* **What is needed**:
Pull out from the material below all lines with "real".

Data excerpts Block Start

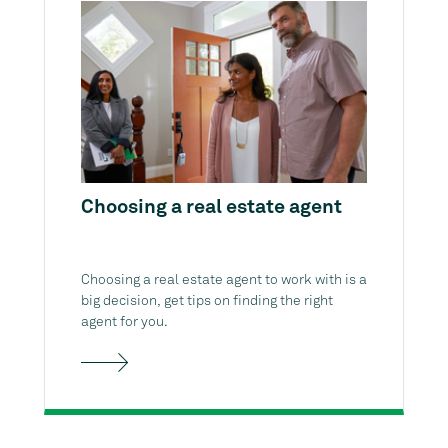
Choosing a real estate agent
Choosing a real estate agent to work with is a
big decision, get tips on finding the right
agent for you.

Data excerpts Block End
Data excerpts Block Start

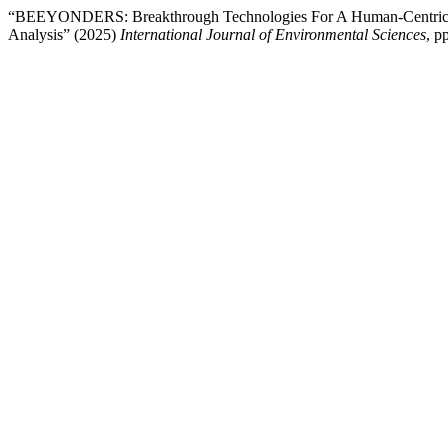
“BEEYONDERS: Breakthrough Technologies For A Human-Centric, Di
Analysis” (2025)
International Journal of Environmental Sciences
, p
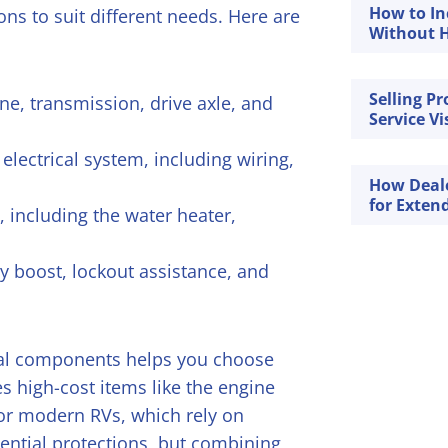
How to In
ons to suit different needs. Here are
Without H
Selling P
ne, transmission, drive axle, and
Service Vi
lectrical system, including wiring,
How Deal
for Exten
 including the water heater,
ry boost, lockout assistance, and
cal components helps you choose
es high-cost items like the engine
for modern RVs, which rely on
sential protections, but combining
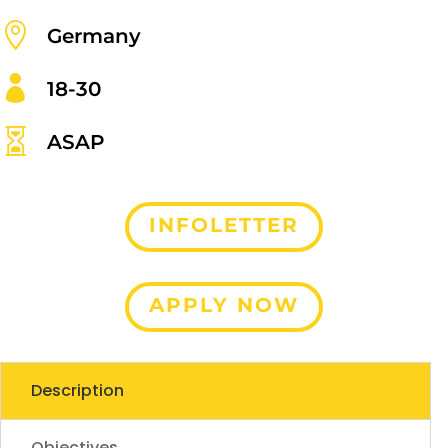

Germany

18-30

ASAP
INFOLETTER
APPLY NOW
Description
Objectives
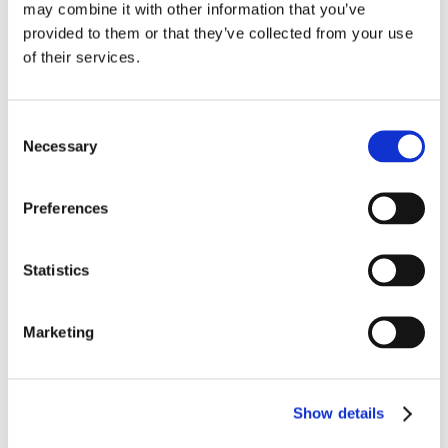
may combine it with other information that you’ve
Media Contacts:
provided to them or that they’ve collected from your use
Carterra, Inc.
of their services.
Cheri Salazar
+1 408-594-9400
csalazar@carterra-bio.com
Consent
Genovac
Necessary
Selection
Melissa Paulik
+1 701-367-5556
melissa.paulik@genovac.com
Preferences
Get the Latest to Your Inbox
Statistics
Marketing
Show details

Data excerpts Block End
Data excerpts Block Start

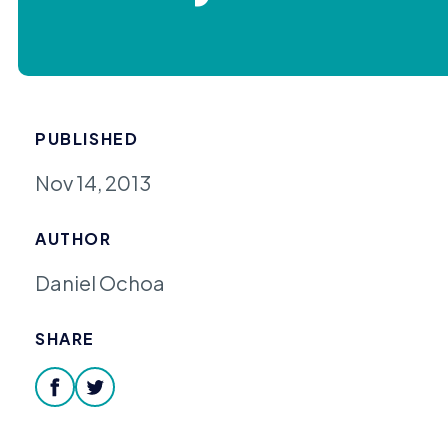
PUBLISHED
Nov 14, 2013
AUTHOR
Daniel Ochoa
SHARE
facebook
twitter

Data excerpts Block End

* **Completed task**:
Choosing a real estate agent
Choosing a real estate agent to work with is a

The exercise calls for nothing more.